— PROBLEM TO SOLVE —
Identify each line below containing the string "Blue" and copy it.

+++

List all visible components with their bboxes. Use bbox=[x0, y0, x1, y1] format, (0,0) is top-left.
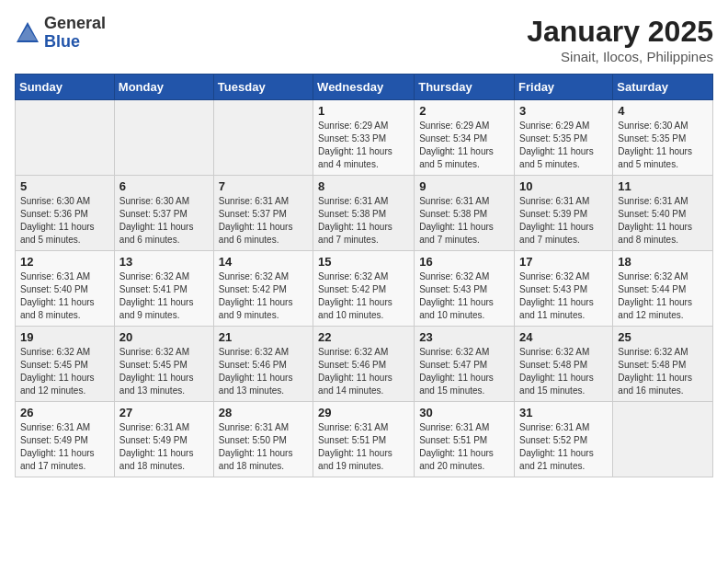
day-number: 17 bbox=[519, 255, 608, 269]
day-info: Sunrise: 6:31 AM Sunset: 5:49 PM Dayligh… bbox=[20, 421, 109, 473]
weekday-header-sunday: Sunday bbox=[16, 75, 115, 100]
day-info: Sunrise: 6:32 AM Sunset: 5:47 PM Dayligh… bbox=[419, 346, 509, 397]
calendar-cell bbox=[16, 100, 115, 176]
calendar-cell: 18Sunrise: 6:32 AM Sunset: 5:44 PM Dayli… bbox=[613, 251, 713, 327]
day-info: Sunrise: 6:31 AM Sunset: 5:39 PM Dayligh… bbox=[519, 195, 608, 247]
day-number: 20 bbox=[119, 330, 209, 344]
day-number: 13 bbox=[119, 255, 209, 269]
calendar-cell: 2Sunrise: 6:29 AM Sunset: 5:34 PM Daylig… bbox=[415, 100, 515, 176]
day-number: 16 bbox=[419, 255, 509, 269]
calendar-cell: 12Sunrise: 6:31 AM Sunset: 5:40 PM Dayli… bbox=[16, 251, 115, 327]
weekday-header-friday: Friday bbox=[515, 75, 613, 100]
day-number: 15 bbox=[318, 255, 409, 269]
calendar-cell: 29Sunrise: 6:31 AM Sunset: 5:51 PM Dayli… bbox=[313, 402, 415, 477]
calendar-cell: 20Sunrise: 6:32 AM Sunset: 5:45 PM Dayli… bbox=[114, 327, 213, 402]
calendar-week-0: 1Sunrise: 6:29 AM Sunset: 5:33 PM Daylig… bbox=[16, 100, 713, 176]
calendar-cell: 25Sunrise: 6:32 AM Sunset: 5:48 PM Dayli… bbox=[613, 327, 713, 402]
day-number: 18 bbox=[618, 255, 708, 269]
calendar-table: SundayMondayTuesdayWednesdayThursdayFrid… bbox=[15, 74, 713, 477]
day-number: 26 bbox=[20, 406, 109, 419]
day-number: 9 bbox=[419, 179, 509, 193]
weekday-row: SundayMondayTuesdayWednesdayThursdayFrid… bbox=[16, 75, 713, 100]
calendar-cell: 23Sunrise: 6:32 AM Sunset: 5:47 PM Dayli… bbox=[415, 327, 515, 402]
calendar-cell: 27Sunrise: 6:31 AM Sunset: 5:49 PM Dayli… bbox=[114, 402, 213, 477]
calendar-cell: 21Sunrise: 6:32 AM Sunset: 5:46 PM Dayli… bbox=[213, 327, 313, 402]
day-info: Sunrise: 6:31 AM Sunset: 5:37 PM Dayligh… bbox=[219, 195, 308, 247]
day-number: 14 bbox=[219, 255, 308, 269]
calendar-cell bbox=[114, 100, 213, 176]
day-info: Sunrise: 6:32 AM Sunset: 5:48 PM Dayligh… bbox=[519, 346, 608, 397]
day-number: 23 bbox=[419, 330, 509, 344]
calendar-cell: 5Sunrise: 6:30 AM Sunset: 5:36 PM Daylig… bbox=[16, 176, 115, 251]
calendar-cell bbox=[613, 402, 713, 477]
day-info: Sunrise: 6:31 AM Sunset: 5:38 PM Dayligh… bbox=[419, 195, 509, 247]
day-info: Sunrise: 6:29 AM Sunset: 5:35 PM Dayligh… bbox=[519, 120, 608, 171]
calendar-cell: 7Sunrise: 6:31 AM Sunset: 5:37 PM Daylig… bbox=[213, 176, 313, 251]
calendar-cell: 3Sunrise: 6:29 AM Sunset: 5:35 PM Daylig… bbox=[515, 100, 613, 176]
calendar-cell: 28Sunrise: 6:31 AM Sunset: 5:50 PM Dayli… bbox=[213, 402, 313, 477]
calendar-cell: 30Sunrise: 6:31 AM Sunset: 5:51 PM Dayli… bbox=[415, 402, 515, 477]
day-number: 6 bbox=[119, 179, 209, 193]
weekday-header-monday: Monday bbox=[114, 75, 213, 100]
svg-marker-1 bbox=[18, 26, 37, 40]
weekday-header-wednesday: Wednesday bbox=[313, 75, 415, 100]
day-info: Sunrise: 6:32 AM Sunset: 5:42 PM Dayligh… bbox=[219, 270, 308, 322]
day-info: Sunrise: 6:32 AM Sunset: 5:46 PM Dayligh… bbox=[219, 346, 308, 397]
calendar-cell: 1Sunrise: 6:29 AM Sunset: 5:33 PM Daylig… bbox=[313, 100, 415, 176]
weekday-header-tuesday: Tuesday bbox=[213, 75, 313, 100]
day-info: Sunrise: 6:32 AM Sunset: 5:45 PM Dayligh… bbox=[119, 346, 209, 397]
calendar-cell: 10Sunrise: 6:31 AM Sunset: 5:39 PM Dayli… bbox=[515, 176, 613, 251]
calendar-cell: 9Sunrise: 6:31 AM Sunset: 5:38 PM Daylig… bbox=[415, 176, 515, 251]
day-info: Sunrise: 6:29 AM Sunset: 5:33 PM Dayligh… bbox=[318, 120, 409, 171]
day-info: Sunrise: 6:32 AM Sunset: 5:46 PM Dayligh… bbox=[318, 346, 409, 397]
day-number: 10 bbox=[519, 179, 608, 193]
day-number: 11 bbox=[618, 179, 708, 193]
calendar-cell: 13Sunrise: 6:32 AM Sunset: 5:41 PM Dayli… bbox=[114, 251, 213, 327]
logo-icon bbox=[15, 20, 40, 46]
day-number: 8 bbox=[318, 179, 409, 193]
day-number: 28 bbox=[219, 406, 308, 419]
day-number: 1 bbox=[318, 104, 409, 118]
day-number: 30 bbox=[419, 406, 509, 419]
day-info: Sunrise: 6:32 AM Sunset: 5:44 PM Dayligh… bbox=[618, 270, 708, 322]
calendar-cell: 8Sunrise: 6:31 AM Sunset: 5:38 PM Daylig… bbox=[313, 176, 415, 251]
calendar-cell: 19Sunrise: 6:32 AM Sunset: 5:45 PM Dayli… bbox=[16, 327, 115, 402]
day-info: Sunrise: 6:31 AM Sunset: 5:49 PM Dayligh… bbox=[119, 421, 209, 473]
day-info: Sunrise: 6:32 AM Sunset: 5:45 PM Dayligh… bbox=[20, 346, 109, 397]
day-info: Sunrise: 6:32 AM Sunset: 5:43 PM Dayligh… bbox=[519, 270, 608, 322]
day-number: 24 bbox=[519, 330, 608, 344]
day-number: 22 bbox=[318, 330, 409, 344]
calendar-cell: 6Sunrise: 6:30 AM Sunset: 5:37 PM Daylig… bbox=[114, 176, 213, 251]
day-number: 19 bbox=[20, 330, 109, 344]
logo-blue: Blue bbox=[44, 33, 106, 52]
day-info: Sunrise: 6:32 AM Sunset: 5:43 PM Dayligh… bbox=[419, 270, 509, 322]
day-info: Sunrise: 6:31 AM Sunset: 5:51 PM Dayligh… bbox=[419, 421, 509, 473]
calendar-cell: 24Sunrise: 6:32 AM Sunset: 5:48 PM Dayli… bbox=[515, 327, 613, 402]
calendar-cell: 17Sunrise: 6:32 AM Sunset: 5:43 PM Dayli… bbox=[515, 251, 613, 327]
calendar-cell: 4Sunrise: 6:30 AM Sunset: 5:35 PM Daylig… bbox=[613, 100, 713, 176]
day-number: 29 bbox=[318, 406, 409, 419]
day-number: 4 bbox=[618, 104, 708, 118]
month-title: January 2025 bbox=[527, 15, 713, 49]
calendar-week-4: 26Sunrise: 6:31 AM Sunset: 5:49 PM Dayli… bbox=[16, 402, 713, 477]
day-number: 27 bbox=[119, 406, 209, 419]
day-info: Sunrise: 6:31 AM Sunset: 5:51 PM Dayligh… bbox=[318, 421, 409, 473]
day-info: Sunrise: 6:32 AM Sunset: 5:41 PM Dayligh… bbox=[119, 270, 209, 322]
weekday-header-thursday: Thursday bbox=[415, 75, 515, 100]
calendar-week-3: 19Sunrise: 6:32 AM Sunset: 5:45 PM Dayli… bbox=[16, 327, 713, 402]
calendar-cell: 15Sunrise: 6:32 AM Sunset: 5:42 PM Dayli… bbox=[313, 251, 415, 327]
calendar-cell: 16Sunrise: 6:32 AM Sunset: 5:43 PM Dayli… bbox=[415, 251, 515, 327]
day-info: Sunrise: 6:31 AM Sunset: 5:38 PM Dayligh… bbox=[318, 195, 409, 247]
day-number: 31 bbox=[519, 406, 608, 419]
day-info: Sunrise: 6:30 AM Sunset: 5:36 PM Dayligh… bbox=[20, 195, 109, 247]
day-info: Sunrise: 6:30 AM Sunset: 5:37 PM Dayligh… bbox=[119, 195, 209, 247]
logo-general: General bbox=[44, 15, 106, 33]
calendar-cell: 11Sunrise: 6:31 AM Sunset: 5:40 PM Dayli… bbox=[613, 176, 713, 251]
calendar-week-2: 12Sunrise: 6:31 AM Sunset: 5:40 PM Dayli… bbox=[16, 251, 713, 327]
calendar-header: SundayMondayTuesdayWednesdayThursdayFrid… bbox=[16, 75, 713, 100]
page-header: General Blue January 2025 Sinait, Ilocos… bbox=[15, 15, 713, 64]
calendar-cell: 22Sunrise: 6:32 AM Sunset: 5:46 PM Dayli… bbox=[313, 327, 415, 402]
day-number: 2 bbox=[419, 104, 509, 118]
weekday-header-saturday: Saturday bbox=[613, 75, 713, 100]
calendar-cell bbox=[213, 100, 313, 176]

+++

— TASK ANSWER —
logo-blue: Blue bbox=[44, 33, 106, 52]
page-header: General Blue January 2025 Sinait, Ilocos… bbox=[15, 15, 713, 64]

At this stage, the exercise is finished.